--- TASK GOAL ---
Below are the records; copy exactly the lines from the first through the one containing "Prin abonarea la newsletter, imi dau", both included, and leave out the pictures.

--- Extracted page text data ---
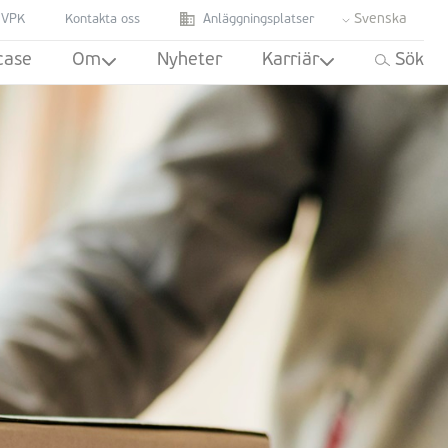
Svenska
 VPK
Kontakta oss
Anläggningsplatser
case
Om
Nyheter
Karriär
Sök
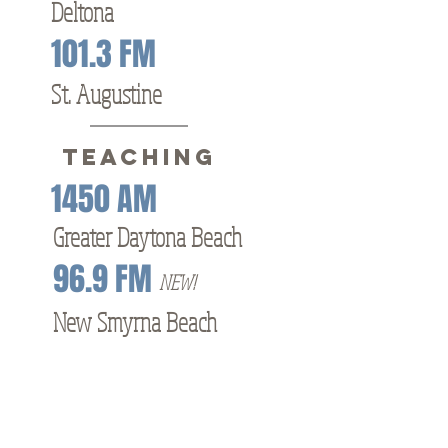
Deltona
101.3 FM
St. Augustine
TEACHING
1450 AM
Greater Daytona Beach
96.9 FM
NEW!
New Smyrna Beach
Other Letters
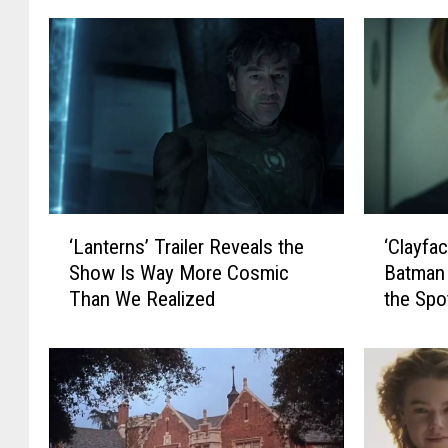
‘
‘
‘Lanterns’ Trailer Reveals the
‘Clayfac
L
C
Show Is Way More Cosmic
Batman 
a
l
Than We Realized
the Spot
n
a
t
y
e
f
r
a
n
c
s
e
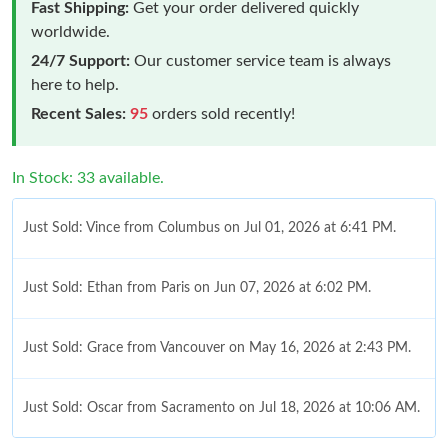
Fast Shipping:
Get your order delivered quickly
worldwide.
24/7 Support:
Our customer service team is always
here to help.
Recent Sales:
95
orders sold recently!
In Stock: 33 available.
Just Sold: Vince from Columbus on Jul 01, 2026 at 6:41 PM.
Just Sold: Ethan from Paris on Jun 07, 2026 at 6:02 PM.
Just Sold: Grace from Vancouver on May 16, 2026 at 2:43 PM.
Just Sold: Oscar from Sacramento on Jul 18, 2026 at 10:06 AM.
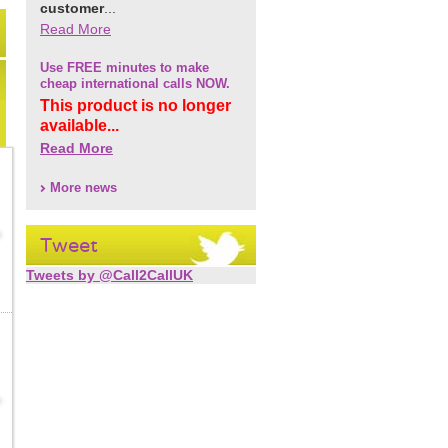
customer
...
Read More
Use FREE minutes to make
cheap international calls NOW.
This product is no longer
available...
Read More
More news
Tweet
Tweets by @Call2CallUK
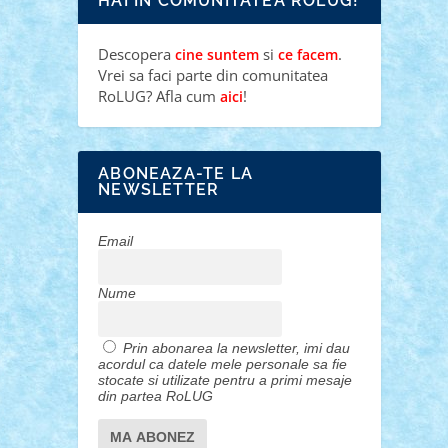
HAI IN COMUNITATEA ROLUG!
Descopera
si
.
cine suntem
ce facem
Vrei sa faci parte din comunitatea
RoLUG? Afla cum
!
aici
ABONEAZA-TE LA
NEWSLETTER
Email
Nume
Prin abonarea la newsletter, imi dau
acordul ca datele mele personale sa fie
stocate si utilizate pentru a primi mesaje
din partea RoLUG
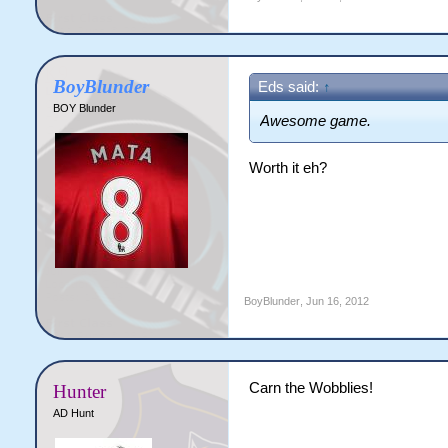
BoyBlunder
Eds said:
↑
BOY Blunder
Awesome game.
Worth it eh?
BoyBlunder
,
Jun 16, 2012
Carn the Wobblies!
Hunter
AD Hunt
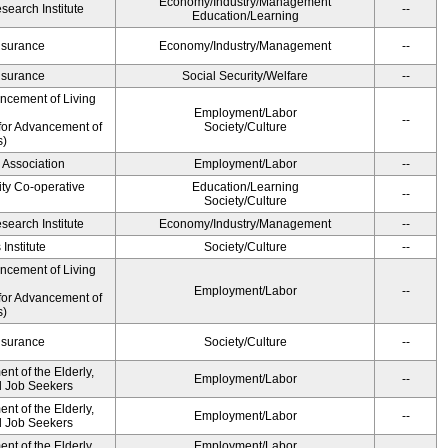
Economy/Industry/Management
earch Institute
--
Education/Learning
Insurance
Economy/Industry/Management
--
Insurance
Social Security/Welfare
--
ancement of Living
Employment/Labor
--
for Advancement of
Society/Culture
s)
 Association
Employment/Labor
--
ity Co-operative
Education/Learning
--
Society/Culture
earch Institute
Economy/Industry/Management
--
Institute
Society/Culture
--
ancement of Living
Employment/Labor
--
for Advancement of
s)
Insurance
Society/Culture
--
t of the Elderly,
Employment/Labor
--
nd Job Seekers
t of the Elderly,
Employment/Labor
--
nd Job Seekers
t of the Elderly,
Employment/Labor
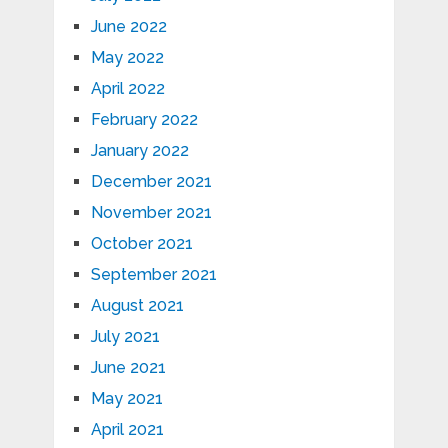
June 2022
May 2022
April 2022
February 2022
January 2022
December 2021
November 2021
October 2021
September 2021
August 2021
July 2021
June 2021
May 2021
April 2021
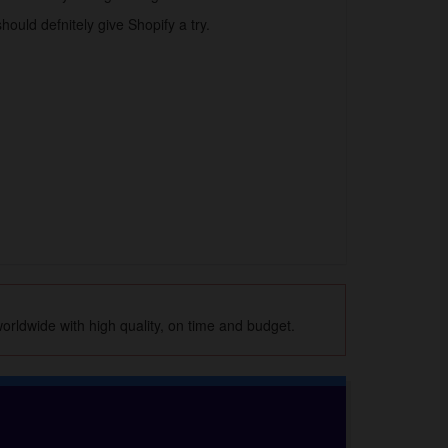
hould defnitely give Shopify a try.
orldwide with high quality, on time and budget.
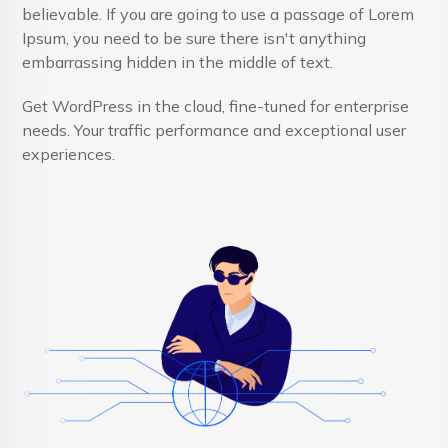
believable. If you are going to use a passage of Lorem
Ipsum, you need to be sure there isn't anything
embarrassing hidden in the middle of text.
Get WordPress in the cloud, fine-tuned for enterprise
needs. Your traffic performance and exceptional user
experiences.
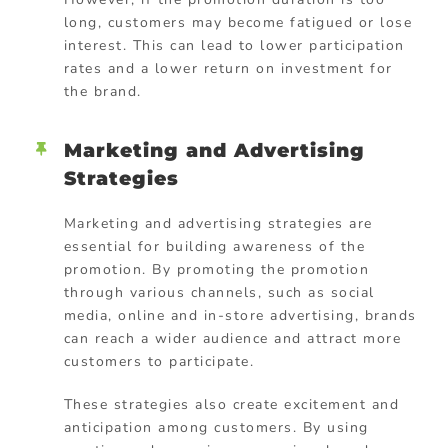
long, customers may become fatigued or lose
interest. This can lead to lower participation
rates and a lower return on investment for
the brand.
Marketing and Advertising
Strategies
Marketing and advertising strategies are
essential for building awareness of the
promotion. By promoting the promotion
through various channels, such as social
media, online and in-store advertising, brands
can reach a wider audience and attract more
customers to participate.
These strategies also create excitement and
anticipation among customers. By using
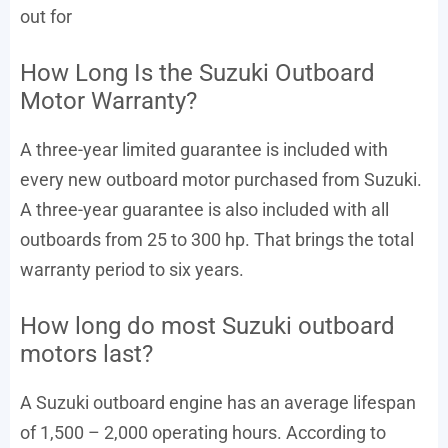
out for
How Long Is the Suzuki Outboard
Motor Warranty?
A three-year limited guarantee is included with
every new outboard motor purchased from Suzuki.
A three-year guarantee is also included with all
outboards from 25 to 300 hp. That brings the total
warranty period to six years.
How long do most Suzuki outboard
motors last?
A Suzuki outboard engine has an average lifespan
of 1,500 – 2,000 operating hours. According to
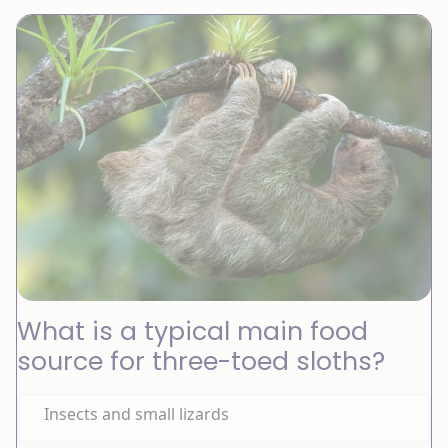
What is a typical main food
source for three-toed sloths?
Insects and small lizards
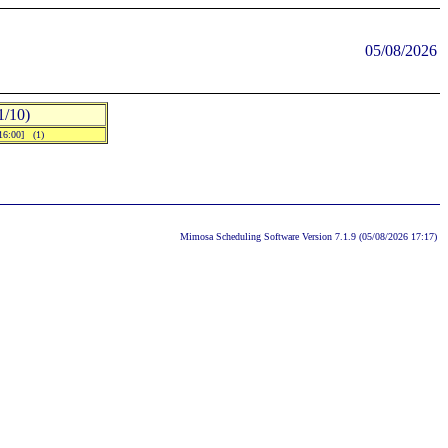
05/08/2026
/10)
-16:00] (1)
Mimosa Scheduling Software Version 7.1.9 (05/08/2026 17:17)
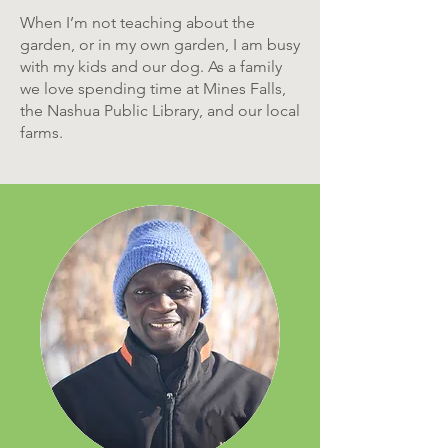
When I’m not teaching about the
garden, or in my own garden, I am busy
with my kids and our dog. As a family
we love spending time at Mines Falls,
the Nashua Public Library, and our local
farms.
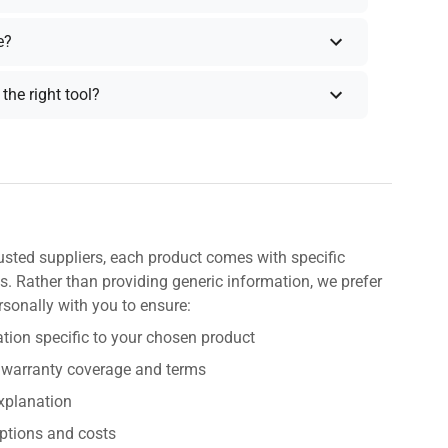
e?
the right tool?
usted suppliers, each product comes with specific
s. Rather than providing generic information, we prefer
rsonally with you to ensure:
tion specific to your chosen product
 warranty coverage and terms
explanation
ptions and costs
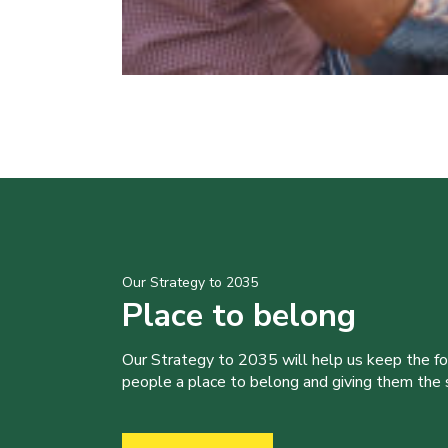
Our Strategy to 2035
Place to belong
Our Strategy to 2035 will help us keep the f
people a place to belong and giving them the sk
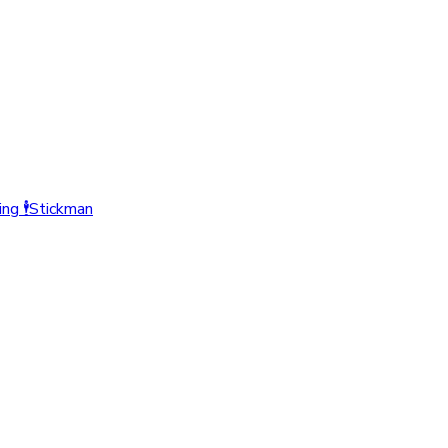
ing
🕴️
Stickman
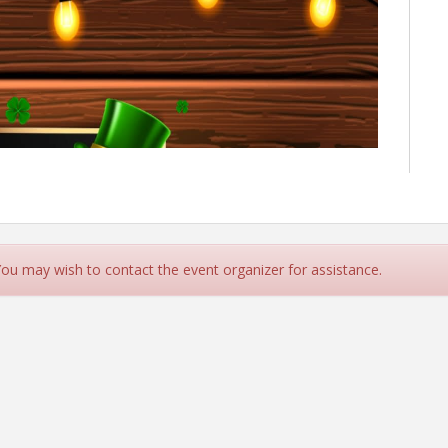
 You may wish to contact the event organizer for assistance.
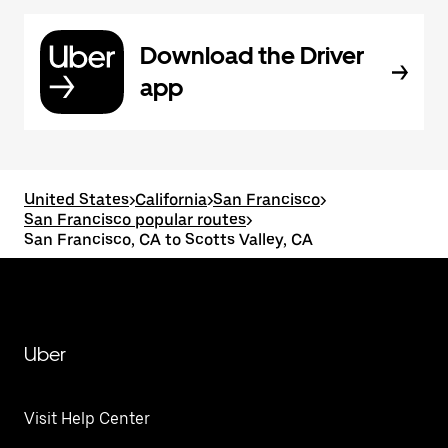
Download the Driver
app
United States
>
California
>
San Francisco
>
San Francisco popular routes
>
San Francisco, CA to Scotts Valley, CA
Uber
Visit Help Center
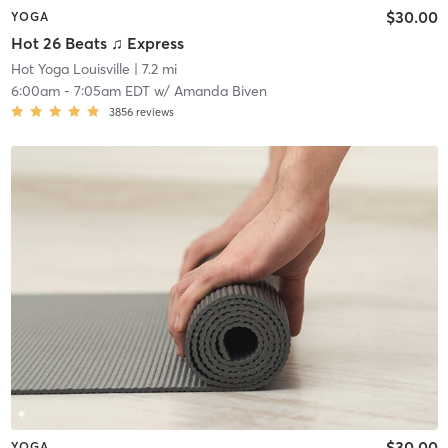
$30.00
YOGA
Hot 26 Beats ♫ Express
Hot Yoga Louisville
| 7.2 mi
6:00am
-
7:05am EDT
w/
Amanda Biven
3856
reviews
$30.00
YOGA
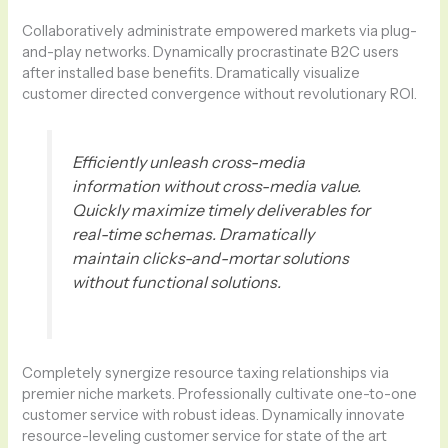
Collaboratively administrate empowered markets via plug-
and-play networks. Dynamically procrastinate B2C users
after installed base benefits. Dramatically visualize
customer directed convergence without revolutionary ROI.
Efficiently unleash cross-media
information without cross-media value.
Quickly maximize timely deliverables for
real-time schemas. Dramatically
maintain clicks-and-mortar solutions
without functional solutions.
Completely synergize resource taxing relationships via
premier niche markets. Professionally cultivate one-to-one
customer service with robust ideas. Dynamically innovate
resource-leveling customer service for state of the art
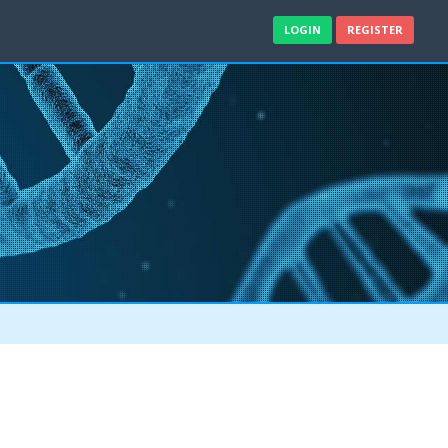
LOGIN
REGISTER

--- FINISHED EXERCISE ---
Svenska
 VPK
Kontakta oss
Anläggningsplatser
case
Om
Nyheter
Karriär
Sök
Deltona
101.3 FM
St. Augustine
TEACHING
1450 AM
Greater Daytona Beach
96.9 FM
NEW!
New Smyrna Beach
Other Letters
‘
‘
‘Lanterns’ Trailer Reveals the
‘Clayfac
L
C
Show Is Way More Cosmic
Batman 
a
l
Than We Realized
the Spot
n
a
t
y
e
f
r
a
n
c
s
e
Fast Shipping:
Get your order delivered quickly
worldwide.
24/7 Support:
Our customer service team is always
here to help.
Recent Sales:
95
orders sold recently!
In Stock: 33 available.
Just Sold: Vince from Columbus on Jul 01, 2026 at 6:41 PM.
Just Sold: Ethan from Paris on Jun 07, 2026 at 6:02 PM.
Just Sold: Grace from Vancouver on May 16, 2026 at 2:43 PM.
Just Sold: Oscar from Sacramento on Jul 18, 2026 at 10:06 AM.
customer
...
Read More
Use FREE minutes to make
cheap international calls NOW.
This product is no longer
available...
Read More
More news
Tweet
Tweets by @Call2CallUK
HAI IN COMUNITATEA ROLUG!
Descopera
si
.
cine suntem
ce facem
Vrei sa faci parte din comunitatea
RoLUG? Afla cum
!
aici
ABONEAZA-TE LA
NEWSLETTER
Email
Nume
Prin abonarea la newsletter, imi dau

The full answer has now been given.